[Extracted information Boundary: Start]
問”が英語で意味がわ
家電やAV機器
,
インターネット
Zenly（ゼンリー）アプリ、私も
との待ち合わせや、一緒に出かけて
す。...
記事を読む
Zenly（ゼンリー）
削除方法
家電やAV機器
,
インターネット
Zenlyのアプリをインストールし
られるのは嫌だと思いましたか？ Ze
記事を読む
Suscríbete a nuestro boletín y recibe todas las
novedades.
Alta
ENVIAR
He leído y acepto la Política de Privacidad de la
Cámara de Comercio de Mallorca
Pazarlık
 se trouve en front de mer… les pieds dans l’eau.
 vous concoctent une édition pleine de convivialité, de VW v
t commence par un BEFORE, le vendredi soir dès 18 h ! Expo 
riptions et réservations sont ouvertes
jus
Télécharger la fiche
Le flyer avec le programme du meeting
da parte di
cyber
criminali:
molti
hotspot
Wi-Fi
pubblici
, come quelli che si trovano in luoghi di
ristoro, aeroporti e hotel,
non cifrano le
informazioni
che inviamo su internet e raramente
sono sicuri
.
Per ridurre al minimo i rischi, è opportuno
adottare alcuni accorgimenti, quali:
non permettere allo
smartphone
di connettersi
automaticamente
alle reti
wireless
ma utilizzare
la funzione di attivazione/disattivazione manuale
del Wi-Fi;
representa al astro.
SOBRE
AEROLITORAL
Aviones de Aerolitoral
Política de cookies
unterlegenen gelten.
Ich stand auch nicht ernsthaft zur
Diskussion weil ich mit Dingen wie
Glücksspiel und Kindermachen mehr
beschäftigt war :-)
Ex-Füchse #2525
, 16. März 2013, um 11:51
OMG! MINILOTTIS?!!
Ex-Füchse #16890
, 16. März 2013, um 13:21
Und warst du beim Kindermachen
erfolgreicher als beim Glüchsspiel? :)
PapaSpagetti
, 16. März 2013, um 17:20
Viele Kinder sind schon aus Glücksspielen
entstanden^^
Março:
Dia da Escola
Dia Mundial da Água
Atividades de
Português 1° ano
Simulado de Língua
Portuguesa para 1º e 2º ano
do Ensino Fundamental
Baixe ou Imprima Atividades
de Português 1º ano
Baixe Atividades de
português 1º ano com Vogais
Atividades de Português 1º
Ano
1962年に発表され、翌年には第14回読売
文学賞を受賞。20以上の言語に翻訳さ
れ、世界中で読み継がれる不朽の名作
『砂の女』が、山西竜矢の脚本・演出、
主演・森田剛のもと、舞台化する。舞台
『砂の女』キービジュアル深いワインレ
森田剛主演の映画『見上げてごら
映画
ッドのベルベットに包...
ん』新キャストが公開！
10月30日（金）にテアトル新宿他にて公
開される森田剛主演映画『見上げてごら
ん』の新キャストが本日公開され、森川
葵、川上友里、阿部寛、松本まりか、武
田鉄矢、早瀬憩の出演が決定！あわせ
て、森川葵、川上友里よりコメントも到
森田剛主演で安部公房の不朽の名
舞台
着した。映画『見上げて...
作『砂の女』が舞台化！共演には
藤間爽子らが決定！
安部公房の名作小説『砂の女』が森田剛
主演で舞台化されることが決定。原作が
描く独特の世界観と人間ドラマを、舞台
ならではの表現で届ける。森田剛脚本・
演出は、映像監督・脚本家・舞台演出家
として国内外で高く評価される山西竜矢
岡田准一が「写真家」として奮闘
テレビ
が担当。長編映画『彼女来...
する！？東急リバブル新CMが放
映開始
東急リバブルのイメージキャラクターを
[Extracted information Boundary: End]
# What this task involves
Filter the preceding entries down to the lines with "見上げてごら".

# Written response
森田剛主演の映画『見上げてごら
開される森田剛主演映画『見上げてごら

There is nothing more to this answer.